Quanto custa a dengue à sociedade?
Da mesma forma, detritos, sacos plásticos e
diversos entulhos largados à rua são causadores de entupimentos de esgotos e
drenos de águas da chuva. Qual o prejuízo social de uma inundação urbana?
Dirigir embriagado ou cometer imprudências ao
volante são problemas comportamentais caríssimos aos cofres sociais. Dos
acidentes automobilísticos decorrem muitas perdas irreparáveis como mortes e
invalidez, além de danos materiais e serviços hospitalares onerosos.
Outros exemplos de externalidades negativas são
os produtos vendidos com omissão de informações nos rótulos e as propagandas
enganosamente veladas que nos levam a decidir e/ou usá-lo erradamente. Quanto
custa a todos a contaminação por agrotóxicos de um lençol freático? E os
efeitos colaterais da automedicação?
A violência urbana, a corrupção, as drogas, o
número tão grande de roubos de carros, que somente 3 ou 4 montadoras brasileiras
teriam condição de produzir o suficiente para repor os veículos roubados no país,
são comportamentos criminosos decorrentes de falhas de caráter.

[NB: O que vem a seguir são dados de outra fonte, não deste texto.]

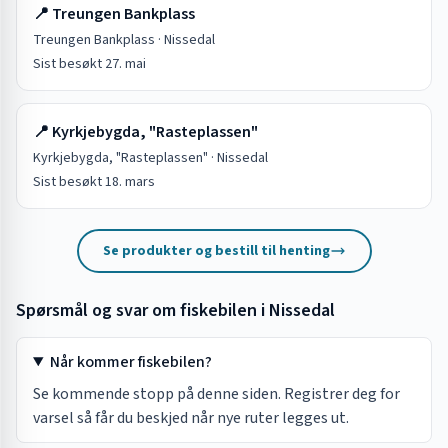
📍
Treungen Bankplass
Treungen Bankplass
·
Nissedal
Sist besøkt
27. mai
📍
Kyrkjebygda, "Rasteplassen"
Kyrkjebygda, "Rasteplassen"
·
Nissedal
Sist besøkt
18. mars
Se produkter og bestill til henting
Spørsmål og svar om fiskebilen i
Nissedal
Når kommer fiskebilen?
Se kommende stopp på denne siden. Registrer deg for
varsel så får du beskjed når nye ruter legges ut.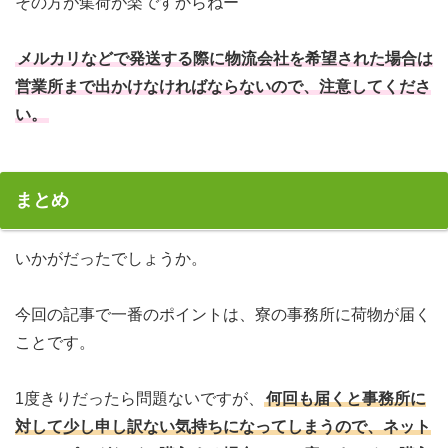
その方が集荷が楽ですからねー
メルカリなどで発送する際に物流会社を希望された場合は
営業所まで出かけなければならないので、注意してくださ
い。
まとめ
いかがだったでしょうか。
今回の記事で一番のポイントは、寮の事務所に荷物が届く
ことです。
1度きりだったら問題ないですが、
何回も届くと事務所に
対して少し申し訳ない気持ちになってしまうので、ネット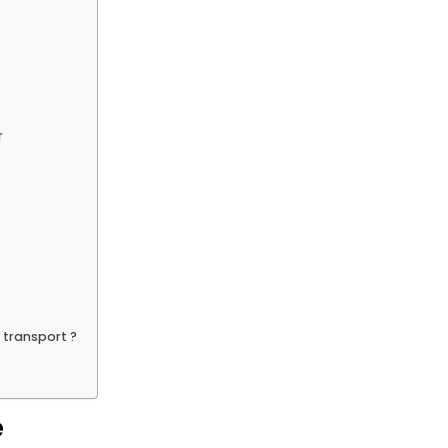
r
 transport ?
é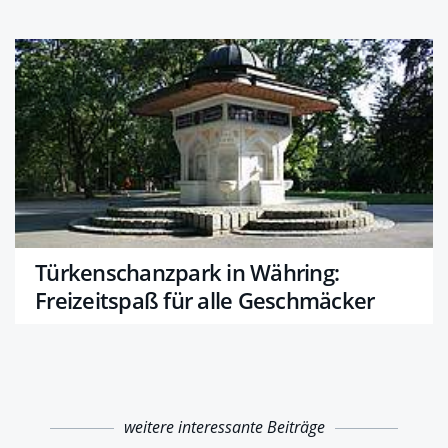
Türkenschanzpark in Währing:
Freizeitspaß für alle Geschmäcker
weitere interessante Beiträge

O famoso cientista e poeta alemão Goethe afirmou
“é na solidão que se educa o talento e na
torrente do mundo o caráter”. Desta sentença concluímos que educar o pensar
sem educar o sentir e o agir produz pessoas potencialmente deformadas. Muitos
de nossos adolescentes vivem uma grande solidão, trancados em condomínios,
transportados para a universidade em condução escolar (sic), mergulhados na
internet ou nos games. Assim, perdem
a oportunidade de desenvolver o social, prioridade máxima dessa fase da vida. Apesar
de serem extremamente talentosos, muitos, porém, encontram-se inapetentes para
o social. Pela falta de embates nos contatos diretos com outros, como estão
quanto ao desenvolvimento do caráter? Qual o efeito do anonimato ou da
superexposição nas redes sociais da internet na formação do caráter?
Sou dos que acreditam na educação
(externalidade positiva) e no seu poder de bem formar seres humanos. Desta
forma, não vejo possibilidade de bem educarmos sem a participação direta das
famílias nas escolas e nem nas escolas que educam para o vestibular. A educação
deve atuar no intelecto e, obrigatoriamente, nas atitudes e nas ações. Afinal,
de tudo que estudamos só ficamos com aquilo que pomos em prática.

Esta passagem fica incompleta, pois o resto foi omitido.